What to work on
Repeat the data as given. Images do not go in the copy.

The input
====================
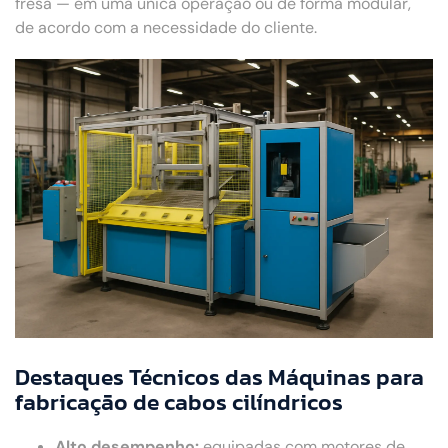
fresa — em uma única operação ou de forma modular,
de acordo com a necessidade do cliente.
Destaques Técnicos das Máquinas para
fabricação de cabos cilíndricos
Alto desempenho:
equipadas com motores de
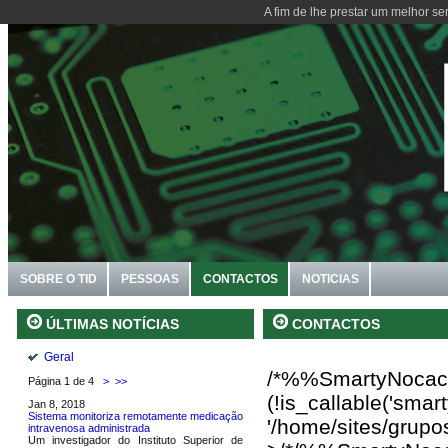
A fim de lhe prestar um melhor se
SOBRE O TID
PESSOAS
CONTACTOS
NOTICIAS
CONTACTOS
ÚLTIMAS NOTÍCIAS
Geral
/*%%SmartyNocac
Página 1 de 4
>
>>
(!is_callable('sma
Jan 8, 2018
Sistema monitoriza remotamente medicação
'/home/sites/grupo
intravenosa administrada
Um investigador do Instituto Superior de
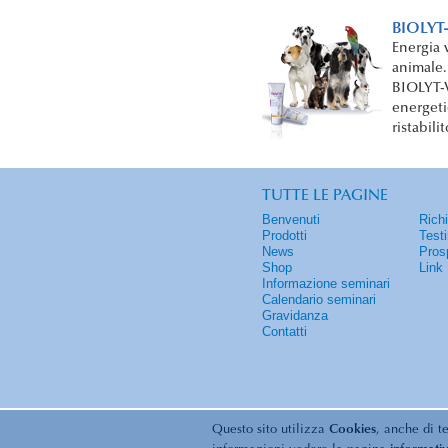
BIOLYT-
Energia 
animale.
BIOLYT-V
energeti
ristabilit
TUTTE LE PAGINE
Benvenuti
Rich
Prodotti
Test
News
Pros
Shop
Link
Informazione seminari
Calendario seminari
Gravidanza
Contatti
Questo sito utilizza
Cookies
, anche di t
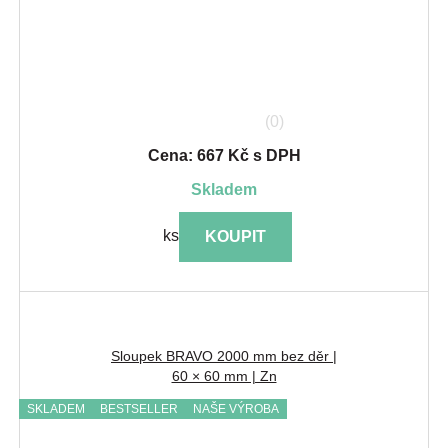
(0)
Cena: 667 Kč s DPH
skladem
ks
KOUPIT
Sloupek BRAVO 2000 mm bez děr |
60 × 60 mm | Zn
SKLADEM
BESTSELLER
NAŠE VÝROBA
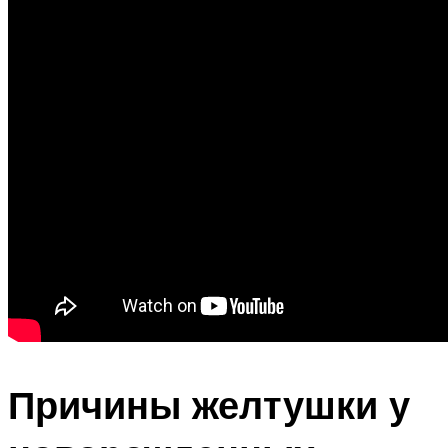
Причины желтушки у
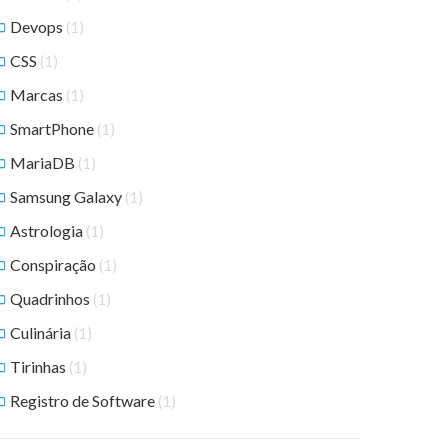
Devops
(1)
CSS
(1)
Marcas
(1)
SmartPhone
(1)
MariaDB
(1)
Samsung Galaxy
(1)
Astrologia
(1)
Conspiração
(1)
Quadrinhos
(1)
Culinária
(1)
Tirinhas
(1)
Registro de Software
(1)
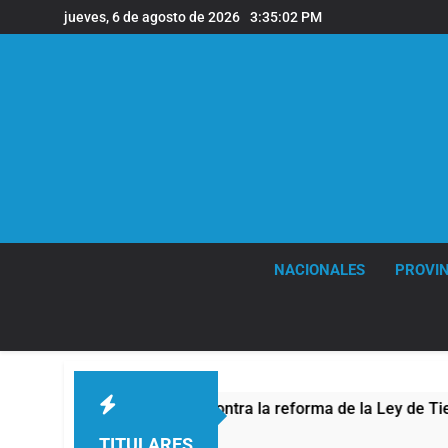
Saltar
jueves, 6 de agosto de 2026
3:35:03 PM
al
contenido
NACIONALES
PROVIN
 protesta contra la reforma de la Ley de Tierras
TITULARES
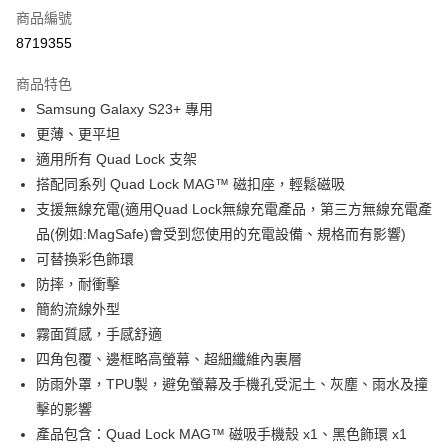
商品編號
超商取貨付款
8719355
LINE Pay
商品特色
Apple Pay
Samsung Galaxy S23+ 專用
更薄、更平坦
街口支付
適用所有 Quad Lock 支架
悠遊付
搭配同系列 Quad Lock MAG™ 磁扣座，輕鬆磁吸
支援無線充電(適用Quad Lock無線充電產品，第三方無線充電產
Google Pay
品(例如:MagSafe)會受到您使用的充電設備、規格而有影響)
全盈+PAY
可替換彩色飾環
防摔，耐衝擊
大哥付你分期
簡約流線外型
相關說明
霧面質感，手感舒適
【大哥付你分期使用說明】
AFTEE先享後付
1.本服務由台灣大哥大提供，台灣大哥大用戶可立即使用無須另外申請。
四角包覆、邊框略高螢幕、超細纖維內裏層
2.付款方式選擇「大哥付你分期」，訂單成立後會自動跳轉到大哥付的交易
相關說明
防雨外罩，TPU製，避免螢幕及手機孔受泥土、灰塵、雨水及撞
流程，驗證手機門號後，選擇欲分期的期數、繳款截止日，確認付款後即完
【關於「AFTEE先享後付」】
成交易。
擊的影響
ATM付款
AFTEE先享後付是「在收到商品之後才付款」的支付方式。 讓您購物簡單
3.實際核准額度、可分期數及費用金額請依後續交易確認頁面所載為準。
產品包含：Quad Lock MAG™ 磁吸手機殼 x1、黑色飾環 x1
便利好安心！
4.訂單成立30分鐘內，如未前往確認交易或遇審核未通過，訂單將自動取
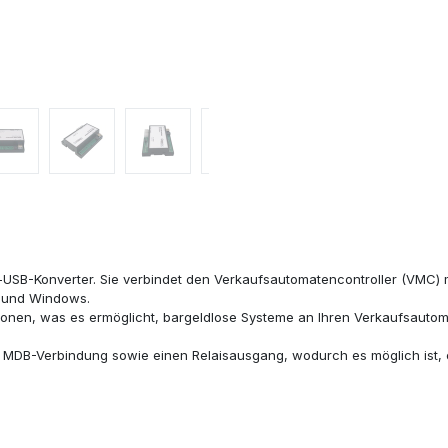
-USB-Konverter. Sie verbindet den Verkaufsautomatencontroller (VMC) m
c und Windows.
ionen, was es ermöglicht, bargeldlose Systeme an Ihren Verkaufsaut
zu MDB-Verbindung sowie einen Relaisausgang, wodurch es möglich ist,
====================
Answer space
fresa — em uma única operação ou de forma modular,
de acordo com a necessidade do cliente.
Destaques Técnicos das Máquinas para
fabricação de cabos cilíndricos
Alto desempenho:
equipadas com motores de
A fim de lhe prestar um melhor se
SOBRE O TID
PESSOAS
CONTACTOS
NOTICIAS
CONTACTOS
ÚLTIMAS NOTÍCIAS
Geral
/*%%SmartyNocac
Página 1 de 4
>
>>
(!is_callable('sma
Jan 8, 2018
Sistema monitoriza remotamente medicação
'/home/sites/grupo
intravenosa administrada
Um investigador do Instituto Superior de
BIOLYT-
Energia 
animale.
BIOLYT-V
energeti
ristabilit
TUTTE LE PAGINE
Benvenuti
Rich
Prodotti
Test
News
Pros
Shop
Link
Informazione seminari
Calendario seminari
Gravidanza
Contatti
Questo sito utilizza
Cookies
, anche di t
(0)
Cena: 667 Kč s DPH
skladem
ks
KOUPIT
Sloupek BRAVO 2000 mm bez děr |
60 × 60 mm | Zn
SKLADEM
BESTSELLER
NAŠE VÝROBA
Причины желтушки у
Devops
(1)
CSS
(1)
Marcas
(1)
SmartPhone
(1)
MariaDB
(1)
Samsung Galaxy
(1)
Astrologia
(1)
Conspiração
(1)
Quadrinhos
(1)
Culinária
(1)
Tirinhas
(1)
Registro de Software
(1)
Saltar
jueves, 6 de agosto de 2026
3:35:03 PM
al
contenido
NACIONALES
PROVIN
 protesta contra la reforma de la Ley de Tierras
TITULARES
商品編號
超商取貨付款
8719355
LINE Pay
商品特色
Apple Pay
Samsung Galaxy S23+ 專用
更薄、更平坦
街口支付
適用所有 Quad Lock 支架
悠遊付
搭配同系列 Quad Lock MAG™ 磁扣座，輕鬆磁吸
支援無線充電(適用Quad Lock無線充電產品，第三方無線充電產
Google Pay
品(例如:MagSafe)會受到您使用的充電設備、規格而有影響)
全盈+PAY
可替換彩色飾環
防摔，耐衝擊
大哥付你分期
簡約流線外型
相關說明
霧面質感，手感舒適
【大哥付你分期使用說明】
AFTEE先享後付
1.本服務由台灣大哥大提供，台灣大哥大用戶可立即使用無須另外申請。
四角包覆、邊框略高螢幕、超細纖維內裏層
2.付款方式選擇「大哥付你分期」，訂單成立後會自動跳轉到大哥付的交易
相關說明
防雨外罩，TPU製，避免螢幕及手機孔受泥土、灰塵、雨水及撞
流程，驗證手機門號後，選擇欲分期的期數、繳款截止日，確認付款後即完
【關於「AFTEE先享後付」】
成交易。
擊的影響
ATM付款
AFTEE先享後付是「在收到商品之後才付款」的支付方式。 讓您購物簡單
3.實際核准額度、可分期數及費用金額請依後續交易確認頁面所載為準。
產品包含：Quad Lock MAG™ 磁吸手機殼 x1、黑色飾環 x1
便利好安心！
4.訂單成立30分鐘內，如未前往確認交易或遇審核未通過，訂單將自動取
-USB-Konverter. Sie verbindet den Verkaufsautomatencontroller (VMC) m
c und Windows.
ionen, was es ermöglicht, bargeldlose Systeme an Ihren Verkaufsaut
zu MDB-Verbindung sowie einen Relaisausgang, wodurch es möglich ist,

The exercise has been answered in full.